LEONARDO DA VINCI. Trattato della pittura di Leonardo Da Vinci. Edited by Raphael du Fresne. , 58, 61-64, 63-112,  pp. Illustrated with engraved additional title-page with portrait of Leonardo, large vignette on title-page, dedication headpiece of Queen Christina of Sweden, 9 engraved head-and tailpieces, 3 engraved initials and 57 in text engravings of drawings and diagrams. Paris: Langlois, 1651. BOUND WITH:
Leon Battista ALBERTI. Della pittura. Della statua. Edited by Raphael du Fresne. , 62 pp. Illustrated with engraved title-page vignettes, engraved portrait of Alberti, 9 engraved head- and tailpieces, 4 engraved initials and 16 in-text engravings. Folio, 383 x 270 mm, bound in contemporary French calf, red morocco spine label stamped in gilt. [Paris: Langlois, 1651].
Ad 1: First Edition of "The most important document in the whole history of art" (Kenneth Clark). Although abbreviated, "the history of the influence of Leonardo's theory of art begins officially with the appearance of this publication" (Pedretti I, p. 14). Leonardo's writings on painting, among the most remarkable from any era, were never edited by Leonardo himself into a single coherent book.
The above volume is critical to the reconstruction of his definitive statement on the subject. This first edition was the outcome of the scholarship in Rome of Cardinal Barberini and his secretary Cassiano dal Pozzo, whose project began in 1640 but did not result in any publication.
The work is illustrated throughout with reproductions of Leonardo's drawings (now lost, but preserved in MS copies originally made by Francesco Melzi). "For reasons unknown Leonardo's Trattato was not published in the sixteenth century. When Melzi died in or about 1570, his compilation was no longer in his hands. At that time MS copies of an abridged version of his compilation were circulating in Italy, and it was one of them that was published in Paris in 1651" (Pedretti).

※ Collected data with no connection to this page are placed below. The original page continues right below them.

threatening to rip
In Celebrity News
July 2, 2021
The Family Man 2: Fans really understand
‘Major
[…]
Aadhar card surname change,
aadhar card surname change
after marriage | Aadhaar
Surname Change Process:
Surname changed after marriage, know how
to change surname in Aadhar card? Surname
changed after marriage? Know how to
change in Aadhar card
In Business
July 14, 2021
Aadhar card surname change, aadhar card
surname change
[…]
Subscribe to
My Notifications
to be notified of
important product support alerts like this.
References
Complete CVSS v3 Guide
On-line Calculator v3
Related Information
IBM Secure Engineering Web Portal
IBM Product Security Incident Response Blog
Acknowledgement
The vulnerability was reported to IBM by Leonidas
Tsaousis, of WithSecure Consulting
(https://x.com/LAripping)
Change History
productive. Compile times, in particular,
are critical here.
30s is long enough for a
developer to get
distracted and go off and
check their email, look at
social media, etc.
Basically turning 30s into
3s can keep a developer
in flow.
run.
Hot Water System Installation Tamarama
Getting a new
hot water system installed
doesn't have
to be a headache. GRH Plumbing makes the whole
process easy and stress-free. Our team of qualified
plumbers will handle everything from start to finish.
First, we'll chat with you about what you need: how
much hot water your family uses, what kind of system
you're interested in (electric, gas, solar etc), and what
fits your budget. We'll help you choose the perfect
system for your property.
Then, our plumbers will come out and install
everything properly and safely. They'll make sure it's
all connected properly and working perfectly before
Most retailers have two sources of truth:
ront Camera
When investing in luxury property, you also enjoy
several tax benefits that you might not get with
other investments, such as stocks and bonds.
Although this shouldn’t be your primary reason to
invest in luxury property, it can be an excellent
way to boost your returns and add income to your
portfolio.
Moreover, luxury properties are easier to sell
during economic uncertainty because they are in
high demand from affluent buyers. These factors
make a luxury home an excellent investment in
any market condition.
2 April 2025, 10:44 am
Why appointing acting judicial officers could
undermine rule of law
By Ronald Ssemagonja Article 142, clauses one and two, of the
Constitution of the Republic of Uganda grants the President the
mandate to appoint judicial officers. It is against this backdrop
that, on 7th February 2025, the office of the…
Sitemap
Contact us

Another important feature of this first edition is that diagrams and engraved vignettes were executed after Nicolas Poussin, including a series of anatomical studies and male nudes.
The above volume is the only printed book bearing Leonardo's name until the end of the nineteenth-century. It remains a key source of Leonardo's writings on per-spective, proportion, colour, light and shadow. The editor of this edition, Raphael Trichet du Fresne, added to his biography of Leonardo a list of 35 books on art; this has been described as "one of the earliest, if not the earliest, art bibliography" (Steinitz).
Ad 2: First appearance in print of Leon Battista Alberti's "Della Statua," also containing the important biography of him, for which see Pierre Jodogne, "La Vita di Leon Battista Alberti écrite par Raphaël Trichet du Fresne (1651)" in: Studi di storia della civiltà letteraria francese: Mélanges offerts à Lionello Sozzi (Paris, 1996), pp. 383-419.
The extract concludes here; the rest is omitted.